Task goal >>
Your answer should show every line of the material below that includes "more".
* * * * *
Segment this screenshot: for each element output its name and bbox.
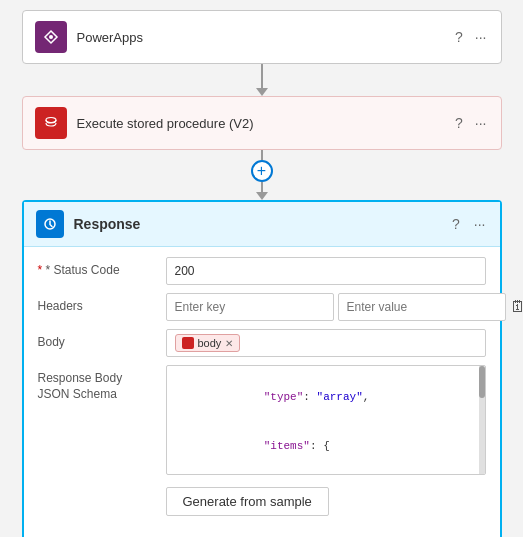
status-code-label: * * Status Code: [38, 257, 158, 277]
execute-icon: [35, 107, 67, 139]
execute-actions: ? ···: [453, 113, 488, 133]
schema-row: Response Body JSON Schema "type": "array…: [38, 365, 486, 475]
svg-point-2: [49, 35, 53, 39]
plus-line-top: [261, 150, 263, 160]
body-tag-close[interactable]: ✕: [225, 338, 233, 349]
required-marker: *: [38, 263, 46, 277]
top-connector: [256, 64, 268, 96]
powerapps-help-button[interactable]: ?: [453, 27, 465, 47]
execute-title: Execute stored procedure (V2): [77, 116, 444, 131]
headers-inputs: 🗓: [166, 293, 524, 321]
response-header-icon: [36, 210, 64, 238]
execute-card: Execute stored procedure (V2) ? ···: [22, 96, 502, 150]
headers-value-input[interactable]: [338, 293, 506, 321]
execute-help-button[interactable]: ?: [453, 113, 465, 133]
arrow-head-1: [256, 88, 268, 96]
body-tag-text: body: [198, 337, 222, 349]
json-line-1: "type": "array",: [173, 372, 479, 422]
arrow-line-1: [261, 64, 263, 88]
json-scrollbar[interactable]: [479, 366, 485, 474]
response-body: * * Status Code Headers 🗓 Body: [24, 247, 500, 530]
status-code-row: * * Status Code: [38, 257, 486, 285]
execute-more-button[interactable]: ···: [473, 113, 489, 133]
powerapps-more-button[interactable]: ···: [473, 27, 489, 47]
body-row: Body body ✕: [38, 329, 486, 357]
body-tag: body ✕: [175, 334, 241, 352]
hide-advanced-row: Hide advanced options ∧: [24, 530, 500, 537]
plus-line-bottom: [261, 182, 263, 192]
arrow-head-2: [256, 192, 268, 200]
canvas: PowerApps ? ··· Execute stored procedure…: [10, 10, 513, 537]
powerapps-icon: [35, 21, 67, 53]
plus-connector: +: [251, 150, 273, 200]
json-line-2: "items": {: [173, 422, 479, 472]
headers-add-icon[interactable]: 🗓: [510, 298, 524, 316]
response-header: Response ? ···: [24, 202, 500, 247]
generate-from-sample-button[interactable]: Generate from sample: [166, 487, 329, 516]
status-code-input[interactable]: [166, 257, 486, 285]
powerapps-title: PowerApps: [77, 30, 444, 45]
body-tag-icon: [182, 337, 194, 349]
svg-rect-7: [183, 338, 193, 348]
headers-label: Headers: [38, 293, 158, 313]
response-panel: Response ? ··· * * Status Code Headers 🗓: [22, 200, 502, 537]
body-label: Body: [38, 329, 158, 349]
headers-key-input[interactable]: [166, 293, 334, 321]
headers-row: Headers 🗓: [38, 293, 486, 321]
json-line-3: "type": "object",: [173, 471, 479, 475]
json-schema-editor[interactable]: "type": "array", "items": { "type": "obj…: [166, 365, 486, 475]
response-more-button[interactable]: ···: [472, 214, 488, 234]
add-step-button[interactable]: +: [251, 160, 273, 182]
body-field[interactable]: body ✕: [166, 329, 486, 357]
powerapps-actions: ? ···: [453, 27, 488, 47]
powerapps-card: PowerApps ? ···: [22, 10, 502, 64]
response-title: Response: [74, 216, 441, 232]
json-scrollbar-thumb: [479, 366, 485, 398]
schema-label: Response Body JSON Schema: [38, 365, 158, 402]
response-help-button[interactable]: ?: [450, 214, 462, 234]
* * * * *
Solution to the problem >>
execute-more-button[interactable]: ···: [473, 113, 489, 133]
powerapps-more-button[interactable]: ···: [473, 27, 489, 47]
response-more-button[interactable]: ···: [472, 214, 488, 234]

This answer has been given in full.